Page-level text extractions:
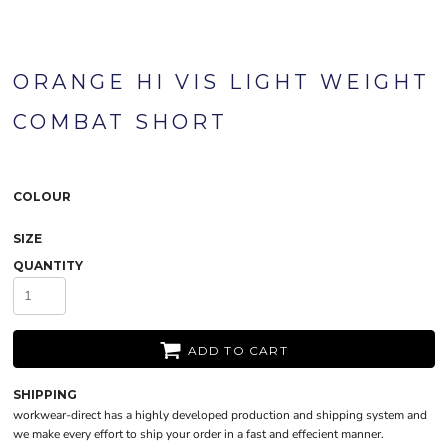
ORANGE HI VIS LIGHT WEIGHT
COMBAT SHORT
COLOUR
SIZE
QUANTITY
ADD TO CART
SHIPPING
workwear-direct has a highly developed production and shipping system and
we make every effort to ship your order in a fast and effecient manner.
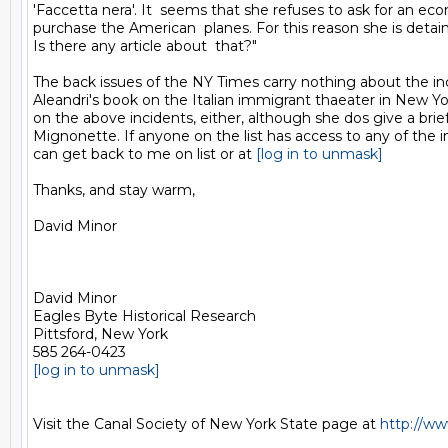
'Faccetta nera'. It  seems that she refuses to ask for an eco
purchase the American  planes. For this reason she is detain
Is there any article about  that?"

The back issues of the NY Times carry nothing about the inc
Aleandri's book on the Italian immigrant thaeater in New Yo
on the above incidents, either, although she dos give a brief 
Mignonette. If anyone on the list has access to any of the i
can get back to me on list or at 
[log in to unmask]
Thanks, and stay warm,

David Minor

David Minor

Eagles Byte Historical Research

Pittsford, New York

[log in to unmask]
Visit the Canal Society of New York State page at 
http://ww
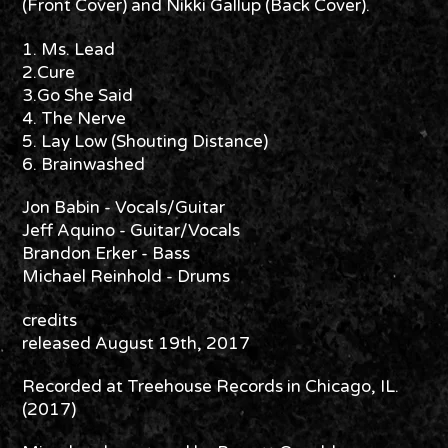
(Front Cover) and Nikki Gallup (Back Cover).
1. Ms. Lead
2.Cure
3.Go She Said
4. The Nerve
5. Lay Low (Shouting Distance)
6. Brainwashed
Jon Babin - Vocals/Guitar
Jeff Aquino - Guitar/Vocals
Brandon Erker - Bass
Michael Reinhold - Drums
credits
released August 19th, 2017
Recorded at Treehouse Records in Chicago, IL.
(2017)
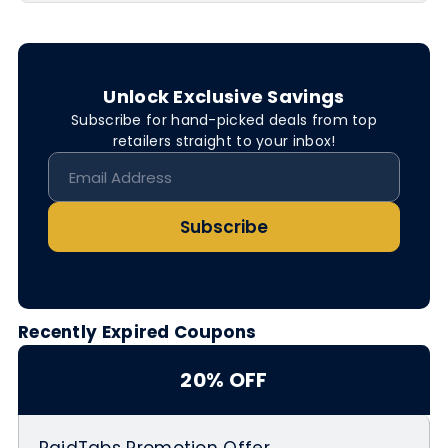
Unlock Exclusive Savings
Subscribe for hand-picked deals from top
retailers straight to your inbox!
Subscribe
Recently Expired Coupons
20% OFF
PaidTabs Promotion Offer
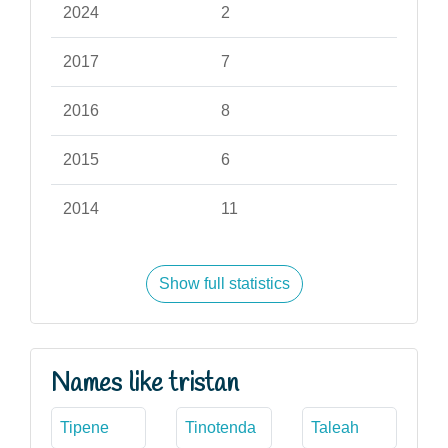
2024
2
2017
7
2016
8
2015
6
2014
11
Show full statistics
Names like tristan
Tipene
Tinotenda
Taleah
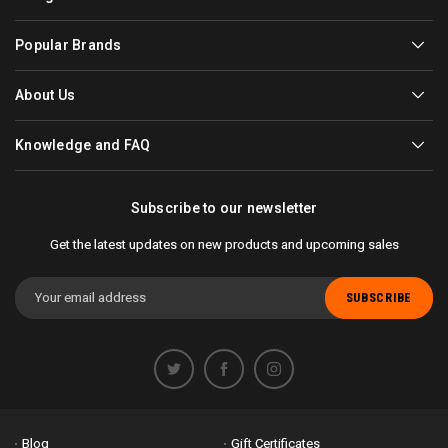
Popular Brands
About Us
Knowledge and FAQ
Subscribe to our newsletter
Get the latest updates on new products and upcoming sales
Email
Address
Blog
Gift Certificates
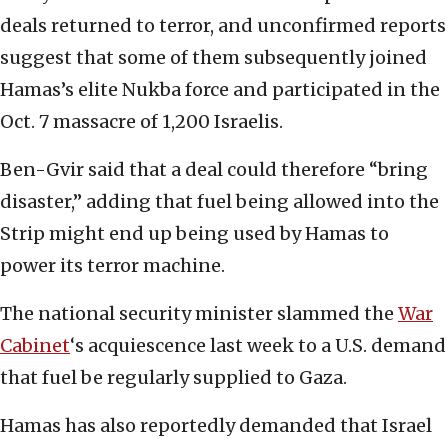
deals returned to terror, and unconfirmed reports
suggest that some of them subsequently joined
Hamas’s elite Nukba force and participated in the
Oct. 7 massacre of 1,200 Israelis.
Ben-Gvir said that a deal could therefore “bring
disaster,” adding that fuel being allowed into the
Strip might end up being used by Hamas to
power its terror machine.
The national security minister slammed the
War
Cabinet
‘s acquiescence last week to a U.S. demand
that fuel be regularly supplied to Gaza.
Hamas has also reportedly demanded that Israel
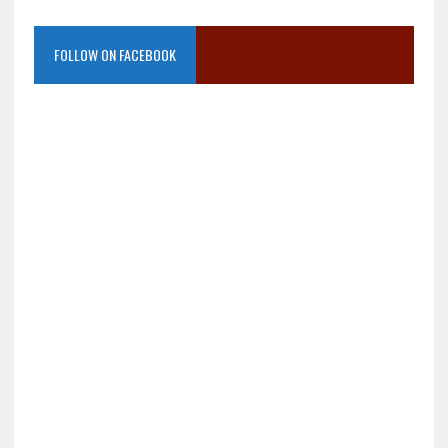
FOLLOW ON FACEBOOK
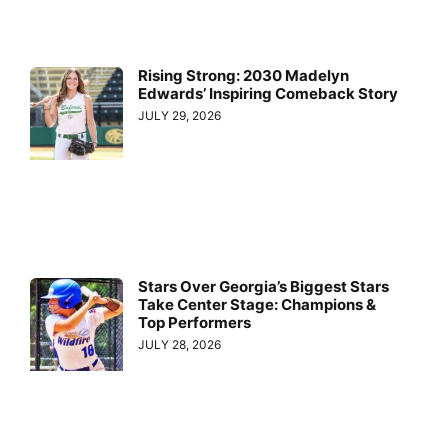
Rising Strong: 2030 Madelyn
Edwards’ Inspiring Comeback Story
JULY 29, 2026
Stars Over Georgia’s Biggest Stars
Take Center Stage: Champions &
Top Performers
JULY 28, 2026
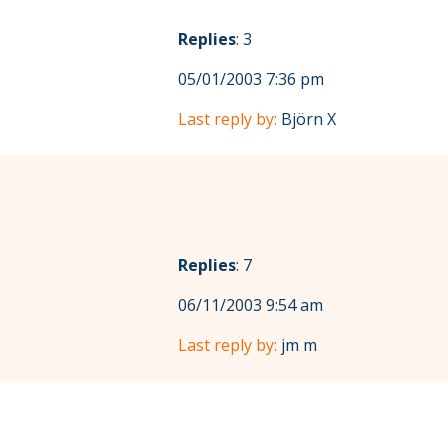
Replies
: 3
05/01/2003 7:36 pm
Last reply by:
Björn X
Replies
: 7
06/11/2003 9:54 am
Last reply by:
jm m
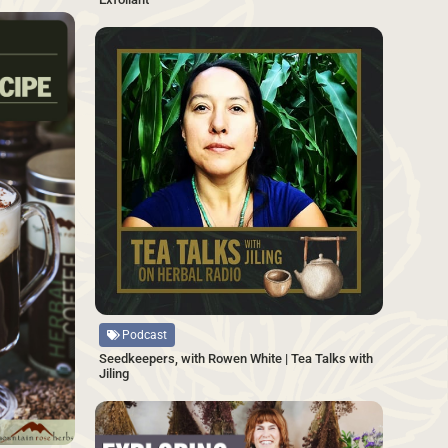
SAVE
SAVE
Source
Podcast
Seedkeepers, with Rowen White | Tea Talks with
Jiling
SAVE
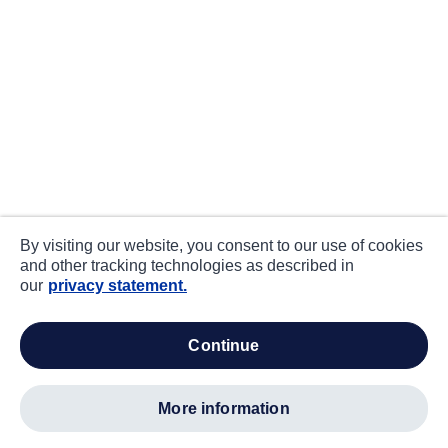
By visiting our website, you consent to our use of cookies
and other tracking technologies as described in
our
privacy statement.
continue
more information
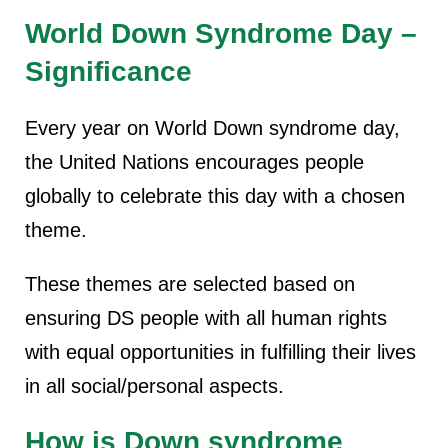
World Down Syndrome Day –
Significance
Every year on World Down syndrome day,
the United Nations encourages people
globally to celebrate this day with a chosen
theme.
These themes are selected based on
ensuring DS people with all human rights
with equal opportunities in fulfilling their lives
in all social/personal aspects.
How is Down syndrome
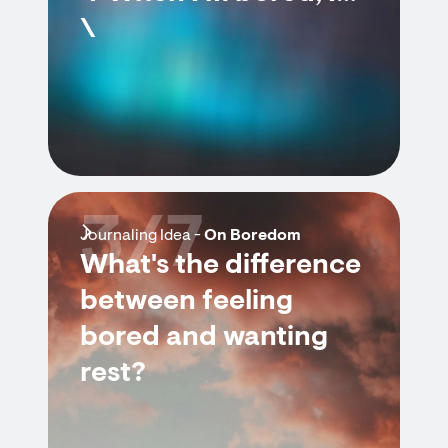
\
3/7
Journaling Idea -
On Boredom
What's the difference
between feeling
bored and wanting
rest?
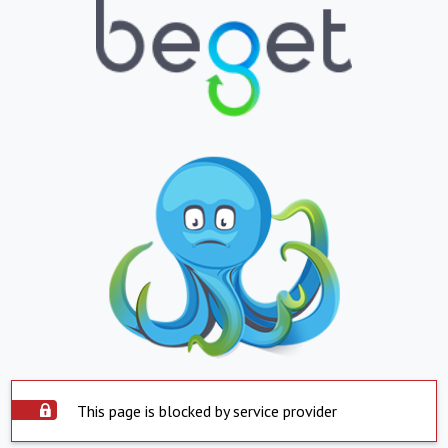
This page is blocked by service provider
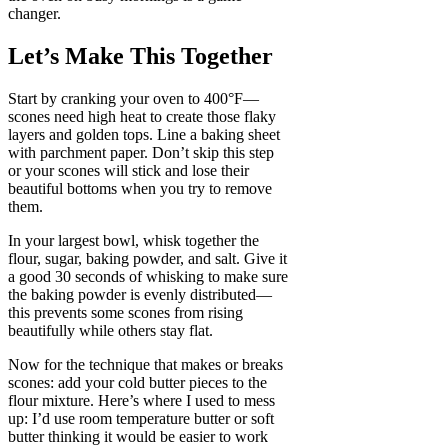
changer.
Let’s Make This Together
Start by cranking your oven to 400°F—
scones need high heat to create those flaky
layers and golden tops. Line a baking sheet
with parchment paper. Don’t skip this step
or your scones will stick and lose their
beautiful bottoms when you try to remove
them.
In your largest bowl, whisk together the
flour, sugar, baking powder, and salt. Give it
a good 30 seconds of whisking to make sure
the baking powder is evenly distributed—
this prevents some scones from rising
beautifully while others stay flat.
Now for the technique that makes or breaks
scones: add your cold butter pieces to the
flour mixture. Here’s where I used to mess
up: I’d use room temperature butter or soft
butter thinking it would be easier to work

WHAT YOU SHOULD DO:
The line above containing "flour, sugar, baking", the line containing "up: I’d use room temperature butter or soft", and every line between them are to be transcribed exactly; no other line is wanted.

ANSWER SECTION:
flour, sugar, baking powder, and salt. Give it
a good 30 seconds of whisking to make sure
the baking powder is evenly distributed—
this prevents some scones from rising
beautifully while others stay flat.
Now for the technique that makes or breaks
scones: add your cold butter pieces to the
flour mixture. Here’s where I used to mess
up: I’d use room temperature butter or soft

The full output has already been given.